Zwei Stunden davor betrat Ferdinand Alba den Kurpark. »Ein fabelhafter Morgen«, dachte er. Der Himmel blank gefegt, die frische Morgenluft Balsam für seine Seele. Kein Ton war zu hören im Kurpark. Die Pfauen und Goldfasane träumten in ihrer Voliere von fernen Ländern. Die große Wiese, eingerahmt von gewaltigen Platanen, Ahorn- und Mammutbäumen, lag unberührt vor ihm. Zu dieser frühen Stunde war das nicht anders zu erwarten. Sechs Uhr war eine gute Zeit für ihn, um sich unbeobachtet seinen Qi-Gong-Übungen widmen zu können. Nur flüchtig erklang ein entferntes Fauchen, ein merkwürdiges Geräusch, welches er nicht einordnen konnte. Er zog seine Leinenschuhe aus und lief barfuß über das feuchte Gras, bis er einen geeigneten Platz gefunden hatte. Dort stellte er sich locker hin, fokussierte einen größeren Ast am Rand der Wiese, vermutlich ein Opfer des nächtlichen Gewittersturmes, holte tief und langsam Atem und begann mit den Atemöffnern. Die gleichmäßigen und konzentrierten Bewegungen ließen ihn zur Ruhe kommen. Nachdem er anschließend die acht edlen Übungen jeweils fünf Mal wiederholt hatte, verbeugte er sich. Er warf einen Blick zu dem dunklen Ast hinüber. Etwas hatte seine Neugier geweckt. Er schien nun anders dazuliegen als zuvor. Aus der Entfernung von etwa sechzig Metern war das schwer zu beurteilen. Er näherte sich dem Schatten am Wiesenrand. Was er nun zu sehen glaubte, konnte nicht wahr sein. Seine Schritte verlangsamten sich, wurden kleiner. Schließlich stand er vor dem vermeintlichen Ast und blickte fassungslos in das starre Gesicht Professor Mindelburgs. Ihm wurde schwindlig, seine Knie gaben nach. Er schwankte und gleich darauf lag er neben der Leiche.
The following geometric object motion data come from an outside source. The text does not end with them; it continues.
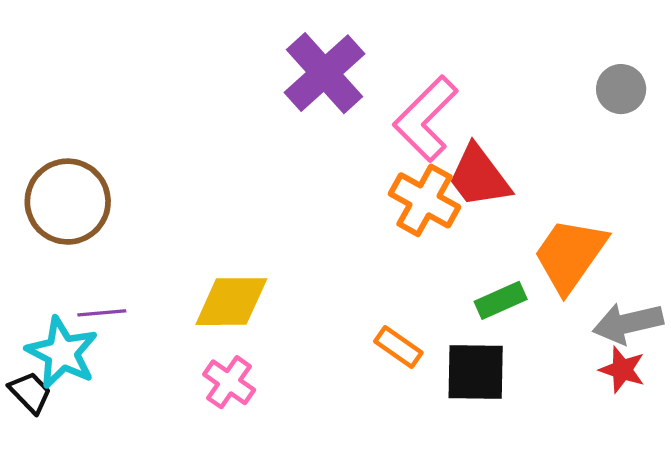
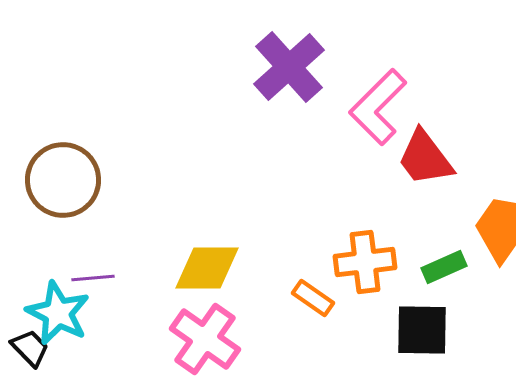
orange cross: (424, 200) -> (365, 262), moved, turned -36
orange rectangle: (398, 347) -> (313, 298), moved
pink cross: (229, 382) -> (205, 339), size x1.5

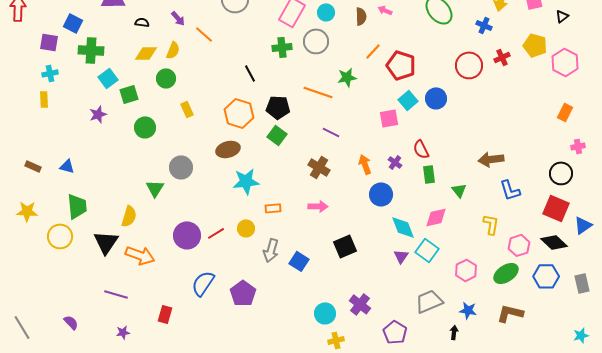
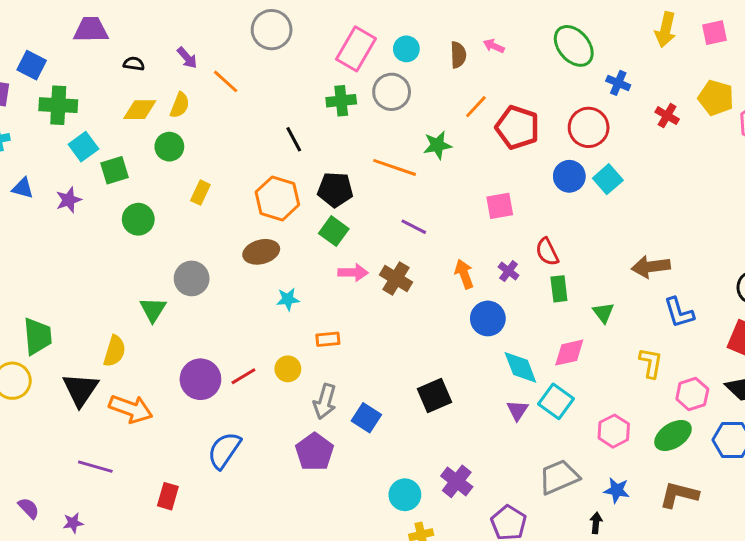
blue cross: (484, 25) -> (618, 83), moved
red cross: (502, 57) -> (667, 116), turned -35
red circle: (469, 65) -> (589, 127), moved
cyan square: (408, 100) -> (608, 179), moved
yellow rectangle: (187, 109) -> (200, 193), turned 49
blue triangle: (67, 166) -> (23, 188), moved
cyan star: (246, 181) -> (288, 299), size x0.6
pink arrow: (318, 206) -> (353, 273), moved
purple pentagon: (243, 293) -> (315, 452), moved
purple star: (123, 332) -> (73, 523), moved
»Zweifel, jetzt reicht es allmählich«, sagte Alois Klopfer. Der Chef des Kommissars redete wie immer, wenn er sich aufregen musste, besonders leise. Kommissar Adam Zweifel lehnte sich bequem in seinem Stuhl zurück und streckte die langen Beine aus. Die Arme hinter seinem kahlen Kopf verschränkend musterte er seinen Vorgesetzten mit der ganzen Gelassenheit seiner 48 Jahre.
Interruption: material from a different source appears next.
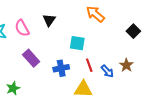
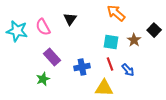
cyan square: (77, 43) -> (111, 42), moved
brown star: (126, 65) -> (134, 40), moved
green star: (13, 88) -> (43, 79), moved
»Wie viele sind es diesmal?«, fragte er mit müdem Unterton. Sein Chef, der einige Jährchen jünger war, warf ihm einen scharfen Seitenblick zu.
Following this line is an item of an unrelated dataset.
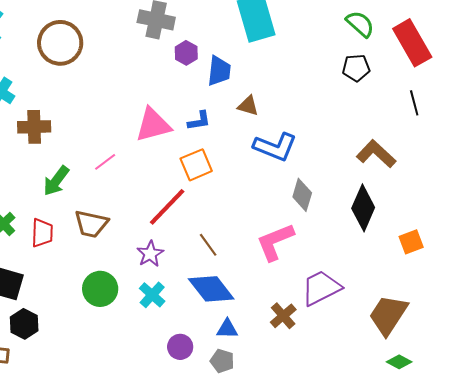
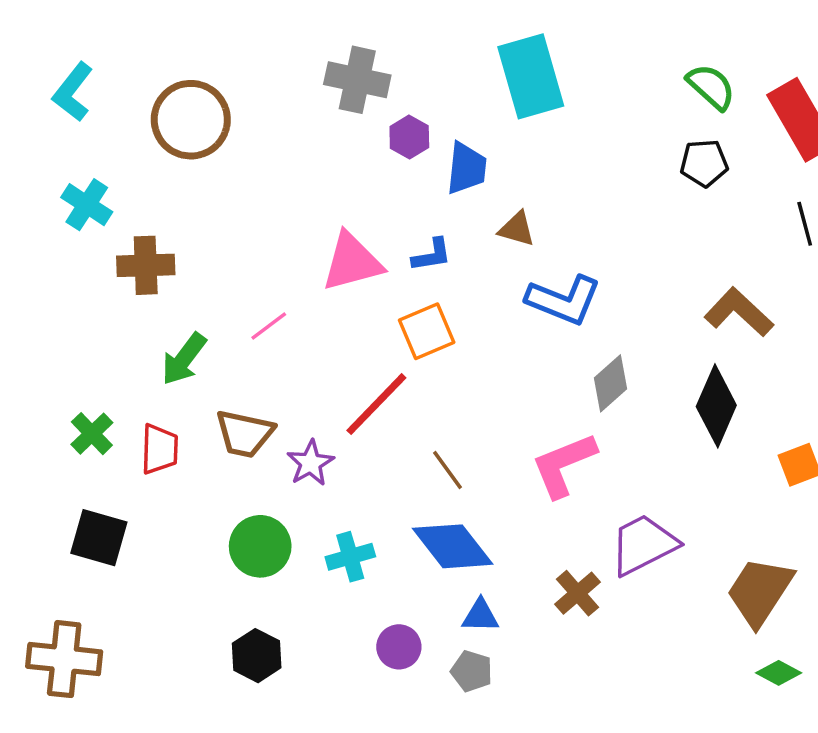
gray diamond: (302, 195) -> (610, 383), turned 32
purple star: (150, 254) -> (310, 463), moved
cyan cross: (152, 295) -> (350, 557), turned 32
black hexagon: (24, 324) -> (257, 656), moved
»Sie könnten die Angelegenheit ruhig ein bisschen ernster nehmen.«
»Als ob wir sonst keine Probleme hätten.«
»Sie sind es, der unnötig Probleme produziert, mein Lieber. Wenn schon die Presse ihre Messer wetzt, dann – und darauf können sie ihre Riesterrente verwetten – wird mir morgen der Polizeipräsident mit ein paar deutlich ausgesprochenen Verhaltensmaßregeln behilflich sein.«
»Wegen ein paar Smartphones, die zufällig Bekanntschaft mit Newtons Gesetz gemacht haben? Abgesehen davon hab’ ich keine Riesterrente.«
»Zweifel, sie sind zwar Gesetzeshüter, aber die Naturgesetze sind davon nicht betroffen.«
»Sie lassen sich aber so leicht anwenden.«
»Ich wiederhole mich äußerst ungern, Zweifel, es reicht! Ich verbiete Ihnen hiermit ein für alle Mal, unschuldigen Passanten die Handys aus der Hand zu schlagen.«
»Ich kann nun mal den Anblick nicht ertragen. Den Kopf permanent über so ein dämliches Teil gesenkt mitten durch die Menschenmassen latschen, ohne auf andere zu achten. Das ist krankhaft. Die sind alle wie ferngesteuert. Sie müssen die mal beobachten, wenn …«
»Mir ist ihr gestörtes Verhältnis zur modernen Kommunikationstechnik hinreichend bekannt, mein Lieber. Vielleicht können wir uns jetzt über – ja, was ist denn?«
Die Bürovorsteherin, Frau Lucy, kam, wie immer ohne anzuklopfen, herein. Sie wedelte lässig mit einem Blatt Papier.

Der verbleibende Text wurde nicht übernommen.